■ Task details: Among the lines below, take the one holding "Birthday Parties", the one holding "The BBC is an", and all lines between them. Set them down exactly.

====== Data for processing

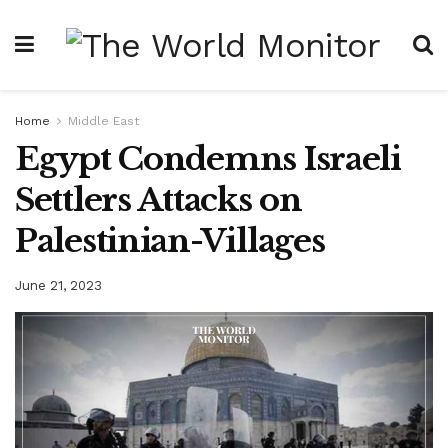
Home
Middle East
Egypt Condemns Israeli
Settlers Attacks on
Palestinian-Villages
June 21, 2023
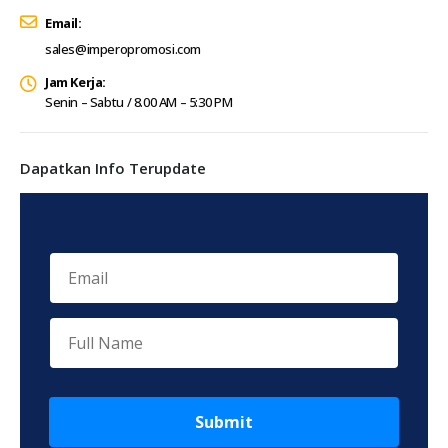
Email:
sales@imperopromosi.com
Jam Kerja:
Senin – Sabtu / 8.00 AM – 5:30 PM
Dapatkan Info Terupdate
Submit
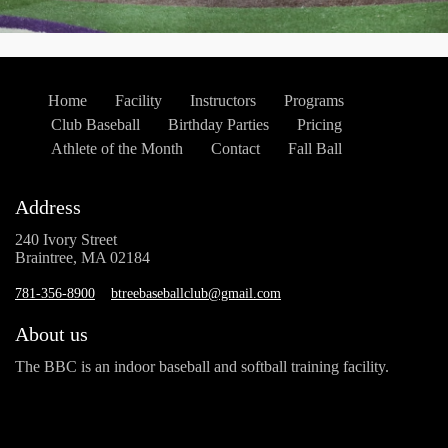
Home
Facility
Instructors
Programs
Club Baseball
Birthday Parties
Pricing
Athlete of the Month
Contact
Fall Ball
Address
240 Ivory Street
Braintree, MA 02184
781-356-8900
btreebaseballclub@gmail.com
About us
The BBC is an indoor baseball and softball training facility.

============
====== Data for processing

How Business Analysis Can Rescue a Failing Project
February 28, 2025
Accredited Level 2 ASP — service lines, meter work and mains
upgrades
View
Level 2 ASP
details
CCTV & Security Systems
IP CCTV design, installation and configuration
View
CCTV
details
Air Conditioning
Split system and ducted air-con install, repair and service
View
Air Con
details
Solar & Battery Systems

============
====== Data for processing

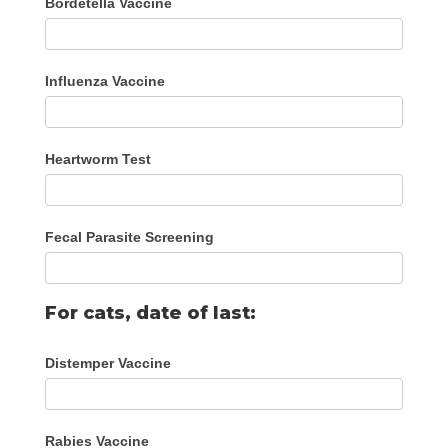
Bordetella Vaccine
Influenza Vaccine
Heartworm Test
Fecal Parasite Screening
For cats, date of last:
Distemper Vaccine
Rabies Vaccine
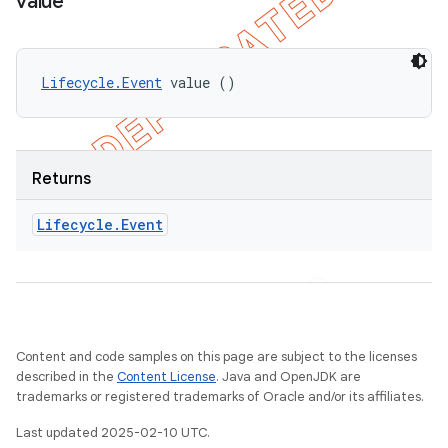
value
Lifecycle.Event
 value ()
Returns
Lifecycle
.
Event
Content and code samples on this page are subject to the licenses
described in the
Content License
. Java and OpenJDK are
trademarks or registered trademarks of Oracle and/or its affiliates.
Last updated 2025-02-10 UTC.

============

■ Task output:
Birthday Parties
Pricing
Athlete of the Month
Contact
Fall Ball
Address
240 Ivory Street
Braintree, MA 02184
781-356-8900
btreebaseballclub@gmail.com
About us
The BBC is an indoor baseball and softball training facility.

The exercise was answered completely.